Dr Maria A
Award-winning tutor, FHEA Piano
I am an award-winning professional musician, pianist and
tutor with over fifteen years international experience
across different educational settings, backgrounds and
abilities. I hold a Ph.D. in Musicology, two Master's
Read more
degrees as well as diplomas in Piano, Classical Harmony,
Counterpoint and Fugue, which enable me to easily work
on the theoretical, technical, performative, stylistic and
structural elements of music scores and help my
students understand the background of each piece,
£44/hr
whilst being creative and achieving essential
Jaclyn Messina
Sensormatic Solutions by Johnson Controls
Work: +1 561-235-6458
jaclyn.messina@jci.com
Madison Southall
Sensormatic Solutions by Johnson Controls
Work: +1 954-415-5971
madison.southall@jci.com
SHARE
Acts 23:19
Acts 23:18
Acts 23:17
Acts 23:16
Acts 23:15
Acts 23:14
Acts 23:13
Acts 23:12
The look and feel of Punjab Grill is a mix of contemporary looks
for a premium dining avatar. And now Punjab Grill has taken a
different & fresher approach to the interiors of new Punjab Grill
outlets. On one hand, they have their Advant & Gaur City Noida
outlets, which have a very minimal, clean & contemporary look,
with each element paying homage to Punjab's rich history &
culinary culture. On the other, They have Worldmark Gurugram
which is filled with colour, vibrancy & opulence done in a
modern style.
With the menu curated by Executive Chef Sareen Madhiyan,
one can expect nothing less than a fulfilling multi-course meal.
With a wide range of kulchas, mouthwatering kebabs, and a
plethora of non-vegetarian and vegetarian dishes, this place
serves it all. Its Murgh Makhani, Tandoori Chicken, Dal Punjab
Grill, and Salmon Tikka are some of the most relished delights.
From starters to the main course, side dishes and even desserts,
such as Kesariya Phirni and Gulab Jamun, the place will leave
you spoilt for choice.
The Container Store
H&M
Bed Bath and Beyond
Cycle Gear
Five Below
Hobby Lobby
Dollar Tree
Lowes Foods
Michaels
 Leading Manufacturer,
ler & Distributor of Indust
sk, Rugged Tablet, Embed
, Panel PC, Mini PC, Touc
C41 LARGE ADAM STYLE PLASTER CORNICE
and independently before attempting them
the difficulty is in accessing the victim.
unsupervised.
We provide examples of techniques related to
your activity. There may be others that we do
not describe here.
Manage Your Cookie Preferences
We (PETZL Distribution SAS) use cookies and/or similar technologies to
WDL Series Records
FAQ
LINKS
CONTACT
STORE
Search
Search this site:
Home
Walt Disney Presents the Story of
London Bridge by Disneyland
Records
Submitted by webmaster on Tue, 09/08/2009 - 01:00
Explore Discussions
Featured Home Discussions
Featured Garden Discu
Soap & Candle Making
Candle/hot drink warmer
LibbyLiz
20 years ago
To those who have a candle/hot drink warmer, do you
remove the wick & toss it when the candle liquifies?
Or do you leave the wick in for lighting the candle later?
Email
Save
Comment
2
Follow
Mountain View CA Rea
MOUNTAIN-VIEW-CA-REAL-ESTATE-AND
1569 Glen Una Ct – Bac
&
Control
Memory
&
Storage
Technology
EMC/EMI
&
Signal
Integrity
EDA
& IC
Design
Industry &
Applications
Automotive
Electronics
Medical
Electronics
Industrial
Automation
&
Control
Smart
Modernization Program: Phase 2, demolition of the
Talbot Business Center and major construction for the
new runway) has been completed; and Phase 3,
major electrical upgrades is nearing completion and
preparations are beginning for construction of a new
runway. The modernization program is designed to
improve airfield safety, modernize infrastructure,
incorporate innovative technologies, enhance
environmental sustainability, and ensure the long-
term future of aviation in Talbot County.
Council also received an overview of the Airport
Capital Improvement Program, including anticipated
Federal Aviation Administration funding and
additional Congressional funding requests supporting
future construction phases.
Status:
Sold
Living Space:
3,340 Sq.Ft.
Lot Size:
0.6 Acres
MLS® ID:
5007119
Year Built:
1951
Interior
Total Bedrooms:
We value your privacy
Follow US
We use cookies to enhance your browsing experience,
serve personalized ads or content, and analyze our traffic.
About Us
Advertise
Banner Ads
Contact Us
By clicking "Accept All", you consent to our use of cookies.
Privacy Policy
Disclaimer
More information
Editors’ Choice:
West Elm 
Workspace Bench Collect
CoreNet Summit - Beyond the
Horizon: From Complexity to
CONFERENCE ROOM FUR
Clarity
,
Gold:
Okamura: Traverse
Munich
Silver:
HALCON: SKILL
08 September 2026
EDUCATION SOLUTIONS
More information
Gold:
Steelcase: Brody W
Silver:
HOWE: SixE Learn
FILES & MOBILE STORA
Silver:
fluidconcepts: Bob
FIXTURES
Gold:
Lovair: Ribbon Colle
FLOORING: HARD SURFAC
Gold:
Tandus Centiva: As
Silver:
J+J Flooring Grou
....
▶ **Task to complete**: Repeat the data. Every word must match.

▶ **Output for this task**:
Dr Maria A
Award-winning tutor, FHEA Piano
I am an award-winning professional musician, pianist and
tutor with over fifteen years international experience
across different educational settings, backgrounds and
abilities. I hold a Ph.D. in Musicology, two Master's
Read more
degrees as well as diplomas in Piano, Classical Harmony,
Counterpoint and Fugue, which enable me to easily work
on the theoretical, technical, performative, stylistic and
structural elements of music scores and help my
students understand the background of each piece,
£44/hr
whilst being creative and achieving essential
Jaclyn Messina
Sensormatic Solutions by Johnson Controls
Work: +1 561-235-6458
jaclyn.messina@jci.com
Madison Southall
Sensormatic Solutions by Johnson Controls
Work: +1 954-415-5971
madison.southall@jci.com
SHARE
Acts 23:19
Acts 23:18
Acts 23:17
Acts 23:16
Acts 23:15
Acts 23:14
Acts 23:13
Acts 23:12
The look and feel of Punjab Grill is a mix of contemporary looks
for a premium dining avatar. And now Punjab Grill has taken a
different & fresher approach to the interiors of new Punjab Grill
outlets. On one hand, they have their Advant & Gaur City Noida
outlets, which have a very minimal, clean & contemporary look,
with each element paying homage to Punjab's rich history &
culinary culture. On the other, They have Worldmark Gurugram
which is filled with colour, vibrancy & opulence done in a
modern style.
With the menu curated by Executive Chef Sareen Madhiyan,
one can expect nothing less than a fulfilling multi-course meal.
With a wide range of kulchas, mouthwatering kebabs, and a
plethora of non-vegetarian and vegetarian dishes, this place
serves it all. Its Murgh Makhani, Tandoori Chicken, Dal Punjab
Grill, and Salmon Tikka are some of the most relished delights.
From starters to the main course, side dishes and even desserts,
such as Kesariya Phirni and Gulab Jamun, the place will leave
you spoilt for choice.
The Container Store
H&M
Bed Bath and Beyond
Cycle Gear
Five Below
Hobby Lobby
Dollar Tree
Lowes Foods
Michaels
 Leading Manufacturer,
ler & Distributor of Indust
sk, Rugged Tablet, Embed
, Panel PC, Mini PC, Touc
C41 LARGE ADAM STYLE PLASTER CORNICE
and independently before attempting them
the difficulty is in accessing the victim.
unsupervised.
We provide examples of techniques related to
your activity. There may be others that we do
not describe here.
Manage Your Cookie Preferences
We (PETZL Distribution SAS) use cookies and/or similar technologies to
WDL Series Records
FAQ
LINKS
CONTACT
STORE
Search
Search this site:
Home
Walt Disney Presents the Story of
London Bridge by Disneyland
Records
Submitted by webmaster on Tue, 09/08/2009 - 01:00
Explore Discussions
Featured Home Discussions
Featured Garden Discu
Soap & Candle Making
Candle/hot drink warmer
LibbyLiz
20 years ago
To those who have a candle/hot drink warmer, do you
remove the wick & toss it when the candle liquifies?
Or do you leave the wick in for lighting the candle later?
Email
Save
Comment
2
Follow
Mountain View CA Rea
MOUNTAIN-VIEW-CA-REAL-ESTATE-AND
1569 Glen Una Ct – Bac
&
Control
Memory
&
Storage
Technology
EMC/EMI
&
Signal
Integrity
EDA
& IC
Design
Industry &
Applications
Automotive
Electronics
Medical
Electronics
Industrial
Automation
&
Control
Smart
Modernization Program: Phase 2, demolition of the
Talbot Business Center and major construction for the
new runway) has been completed; and Phase 3,
major electrical upgrades is nearing completion and
preparations are beginning for construction of a new
runway. The modernization program is designed to
improve airfield safety, modernize infrastructure,
incorporate innovative technologies, enhance
environmental sustainability, and ensure the long-
term future of aviation in Talbot County.
Council also received an overview of the Airport
Capital Improvement Program, including anticipated
Federal Aviation Administration funding and
additional Congressional funding requests supporting
future construction phases.
Status:
Sold
Living Space:
3,340 Sq.Ft.
Lot Size:
0.6 Acres
MLS® ID:
5007119
Year Built:
1951
Interior
Total Bedrooms:
We value your privacy
Follow US
We use cookies to enhance your browsing experience,
serve personalized ads or content, and analyze our traffic.
About Us
Advertise
Banner Ads
Contact Us
By clicking "Accept All", you consent to our use of cookies.
Privacy Policy
Disclaimer
More information
Editors’ Choice:
West Elm 
Workspace Bench Collect
CoreNet Summit - Beyond the
Horizon: From Complexity to
CONFERENCE ROOM FUR
Clarity
,
Gold:
Okamura: Traverse
Munich
Silver:
HALCON: SKILL
08 September 2026
EDUCATION SOLUTIONS
More information
Gold:
Steelcase: Brody W
Silver:
HOWE: SixE Learn
FILES & MOBILE STORA
Silver:
fluidconcepts: Bob
FIXTURES
Gold:
Lovair: Ribbon Colle
FLOORING: HARD SURFAC
Gold:
Tandus Centiva: As
Silver:
J+J Flooring Grou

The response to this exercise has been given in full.